L'infertilité, définie comme l'absence de grossesse après 12 mois de rapports sexuels réguliers, est une préoccupation croissante pour de nombreux couples. Si vous ou un de vos proches êtes confrontés à cette difficulté, il est naturel de s'interroger sur les causes potentielles et la possibilité d'une transmission héréditaire. Cet article explore l'effet génétique de la fécondation, en mettant en lumière les aspects héréditaires de l'infertilité et les mécanismes biologiques impliqués.
L'Infertilité : Définition et Origines
L'infertilité touche une part importante de la population en âge de procréer. Elle est définie comme l'incapacité à concevoir après 12 mois de rapports sexuels réguliers sans contraception. Les causes de l'infertilité sont diverses et peuvent être d'origine féminine (35% des cas), masculine (20% des cas) ou mixte (40% des cas). L'origine de l'infertilité peut être médicale, environnementale ou génétique, avec des facteurs héréditaires ou non.
L'Hérédité et l'Infertilité : Une Transmission Génétique
Une infertilité héréditaire se transmet par les gènes du père, de la mère ou des deux. L’infertilité en elle-même n’est pas héréditaire, mais certaines causes d’infertilité peuvent l’être.

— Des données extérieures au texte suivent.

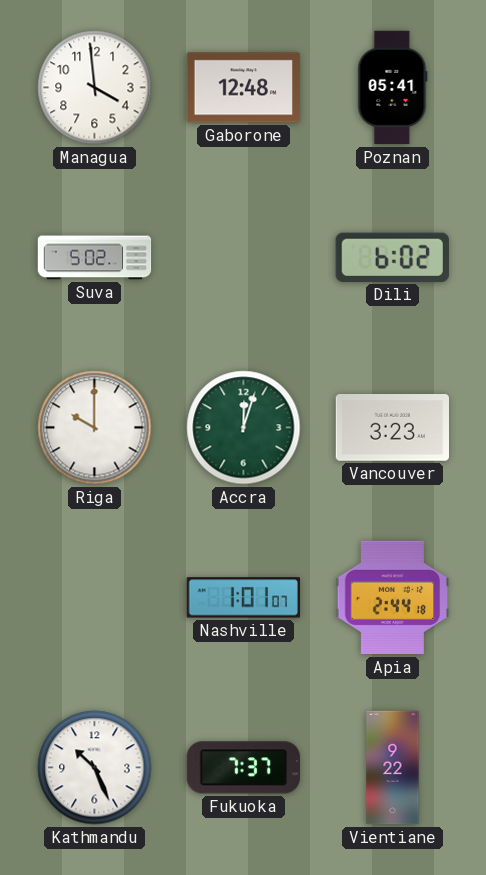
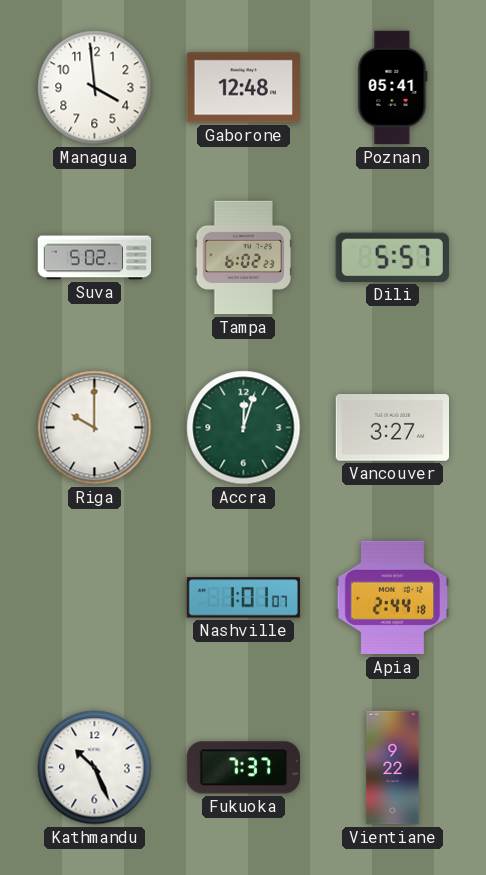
Tampa: none -> 6:02
Dili: 6:02 -> 5:57
Vancouver: 3:23 -> 3:27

Lorsque l’infertilité est d’origine génétique, les enfants du partenaire stérile peuvent ou non l’hériter selon la cause.
Infertilité Féminine et Hérédité
Plusieurs conditions médicales affectant la fertilité féminine peuvent avoir une composante héréditaire :
- Syndrome des ovaires polykystiques (SOPK) : Première cause d'infertilité féminine, touchant 1 femme sur 10 en âge de procréer. Les études mettent en évidence une forte composante héréditaire du SOPK : 60 à 70 % des filles nées d’une mère souffrant d’un syndrome des ovaires polykystiques développent à leur tour des symptômes de la maladie. Les mécanismes de cette transmission génétique de mère en fille n’ont pourtant à ce jour pas été découverts.
- Endométriose : On estime que l’origine de la maladie est héréditaire dans 50 % des cas. Dans le cas de l’endométriose, il est difficile de déterminer le pourcentage de cas d’origine génétique, bien que l’on sache qu’il existe un composant héréditaire.
- Mutation génétique du X fragile : Cette mutation génétique du gène FMR1 sur le chromosome X peut être à l’origine d’une insuffisance ovarienne prématurée et entraîner des infertilités. La mutation génétique du X fragile se transmet de façon héréditaire et augmente de génération en génération. Il est estimé que 20% de ces patientes ont une faible réserve ovarienne ou une ménopause prématurée, par rapport à 1% de la population normale. La répercussion sur la descendance peut toutefois s’aggraver, car la prémutation tend à augmenter en taille lorsqu’elle passe d’une génération à une autre.
- Insuffisance ovarienne prématurée (IOP) : Des études récentes ont démontré que des mutations dans des gènes impliqués dans l’ovogenèse (tant dans le développement du follicule ovarien que dans la division cellulaire et la réparation de l’ADN) peuvent susciter une insuffisance ovarienne prématurée. Ces mutations, majoritairement à hérédité dominante, peuvent être transmises à la descendance et causer le même problème de fertilité aux filles.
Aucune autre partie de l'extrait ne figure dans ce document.